I saw an interesting talk at last night's Providence Geeks by a startup called Tracelytics. Their product is something you could roughly call "Firebug for the server side." Tracelytics provides software profiling across the entire server side of a request. Now this isn't necessarily anything new (DynaTrace comes to mind) but what's interesting is that Tracelytics actually profiles the entire request path, from the web server through the app server across RPC boundaries and even through the database. So you can, for instance, see how much of the request time was consumed in your web front-end before the request was passed off to the app server, or see that there's a cache miss in one of your services (running on a separate machine) that's gumming up the works.
The product essentially consists of two parts. Its core is X-Trace (brainchild of Brown CS professor Rodrigo Fonseca) which provides the instrumentation. When the code is executed, X-Trace essentially performs all of the profiling and spits out raw metrics (akin to a log file). What Tracelytics is selling is the software and services that analyze those log files and provide all sorts of flashy graphs that make it possible to consume the raw data and visually determine where your computing power is being spent.

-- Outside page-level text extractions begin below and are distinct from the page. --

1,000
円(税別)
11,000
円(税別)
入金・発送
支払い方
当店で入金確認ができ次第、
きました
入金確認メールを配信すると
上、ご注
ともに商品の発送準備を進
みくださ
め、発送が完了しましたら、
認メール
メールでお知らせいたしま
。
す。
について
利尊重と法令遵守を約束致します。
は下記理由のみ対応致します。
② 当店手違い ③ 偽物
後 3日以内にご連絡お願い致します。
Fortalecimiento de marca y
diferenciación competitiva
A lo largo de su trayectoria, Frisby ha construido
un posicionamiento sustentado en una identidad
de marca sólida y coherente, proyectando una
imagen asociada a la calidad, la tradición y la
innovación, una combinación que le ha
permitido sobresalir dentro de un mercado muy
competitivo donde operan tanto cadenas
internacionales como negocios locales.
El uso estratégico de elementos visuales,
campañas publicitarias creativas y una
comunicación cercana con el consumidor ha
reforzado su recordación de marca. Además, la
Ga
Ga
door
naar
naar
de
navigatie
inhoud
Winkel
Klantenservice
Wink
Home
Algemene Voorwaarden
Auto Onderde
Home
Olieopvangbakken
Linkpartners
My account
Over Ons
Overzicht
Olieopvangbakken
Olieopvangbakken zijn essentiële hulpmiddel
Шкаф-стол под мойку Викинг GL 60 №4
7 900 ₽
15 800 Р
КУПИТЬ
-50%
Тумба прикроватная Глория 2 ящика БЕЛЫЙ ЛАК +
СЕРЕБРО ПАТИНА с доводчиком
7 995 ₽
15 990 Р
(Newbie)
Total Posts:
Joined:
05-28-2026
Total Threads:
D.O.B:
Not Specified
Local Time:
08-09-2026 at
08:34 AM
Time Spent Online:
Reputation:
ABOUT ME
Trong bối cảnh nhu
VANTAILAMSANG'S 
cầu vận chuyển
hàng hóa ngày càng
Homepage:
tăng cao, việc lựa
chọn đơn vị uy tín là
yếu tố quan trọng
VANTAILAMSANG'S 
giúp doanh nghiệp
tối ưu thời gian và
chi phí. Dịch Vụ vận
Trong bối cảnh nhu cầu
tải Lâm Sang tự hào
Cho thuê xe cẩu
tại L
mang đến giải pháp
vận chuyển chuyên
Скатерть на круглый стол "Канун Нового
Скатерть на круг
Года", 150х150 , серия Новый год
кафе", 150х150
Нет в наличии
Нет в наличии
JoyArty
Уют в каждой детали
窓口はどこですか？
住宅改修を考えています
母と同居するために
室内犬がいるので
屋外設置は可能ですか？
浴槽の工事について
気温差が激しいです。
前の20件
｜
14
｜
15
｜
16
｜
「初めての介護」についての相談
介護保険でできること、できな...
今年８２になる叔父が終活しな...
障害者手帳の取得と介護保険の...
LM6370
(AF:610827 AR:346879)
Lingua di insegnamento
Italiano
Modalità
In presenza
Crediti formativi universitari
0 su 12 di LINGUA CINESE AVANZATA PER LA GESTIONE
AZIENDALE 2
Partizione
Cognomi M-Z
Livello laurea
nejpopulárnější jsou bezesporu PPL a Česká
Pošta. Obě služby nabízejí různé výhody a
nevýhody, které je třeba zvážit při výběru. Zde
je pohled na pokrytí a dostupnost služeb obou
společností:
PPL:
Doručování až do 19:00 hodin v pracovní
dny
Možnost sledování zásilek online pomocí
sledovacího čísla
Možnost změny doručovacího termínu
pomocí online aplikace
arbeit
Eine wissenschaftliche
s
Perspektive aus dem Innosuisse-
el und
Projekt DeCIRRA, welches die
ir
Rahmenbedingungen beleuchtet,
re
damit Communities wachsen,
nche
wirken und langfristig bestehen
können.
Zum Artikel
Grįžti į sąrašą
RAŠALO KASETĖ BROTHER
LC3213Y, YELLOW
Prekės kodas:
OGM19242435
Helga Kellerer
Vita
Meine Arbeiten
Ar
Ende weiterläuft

The X-Trace piece includes modules for various platforms (MySQL, Rails, PHP, Lighttpd, etc.) and is pledged to be open-sourced, which is super cool. Unfortunately, everything visible (all the fancy Gantt charts and stuff) are the 'analytic' part that presumably will not be free. (Hey, they have to make money somehow.) But someone from the community could (for instance) release a Firebug plugin to retrieve and visualize the sever-side trace for your last request.
A couple questions I have which hadn't been asked at the meeting...
- How much do you have to tell X-Trace about your architecture? That is, do I need to say "the app server connects to the background processing service" or is it all transparent if it's instrumented?
- They mentioned that typically a small percentage of requests are sampled on the production system. But how are the requests chosen? If the code is instrumented, it typically comes at a performance penalty. Are two sets of code running, and only a portion of requests are directed to the instrumented code?
- How deep does the rabbit hole go? Their demo showed back traces across servers, which is cool. But can you see the OS-level call? (That seems like it would be excessive, but it would be neat.) I'm also curious if SQL calls are broken down beyond the query (e.g. can you see that you forgot to index a column that's being filtered?)
- Besides backtraces, can I see an execution time for every line of code? That seems like would be particularly expensive to track, but presumably doing so you could even find unused bits of code.
- Finally, do they support Java?
In any case, it's cool stuff, and as far as I know, something that's missing in the open-source world at the moment. They're looking for Alpha test partners -- unfortunately all my sites run on AppEngine -- Hit them up if you're interested.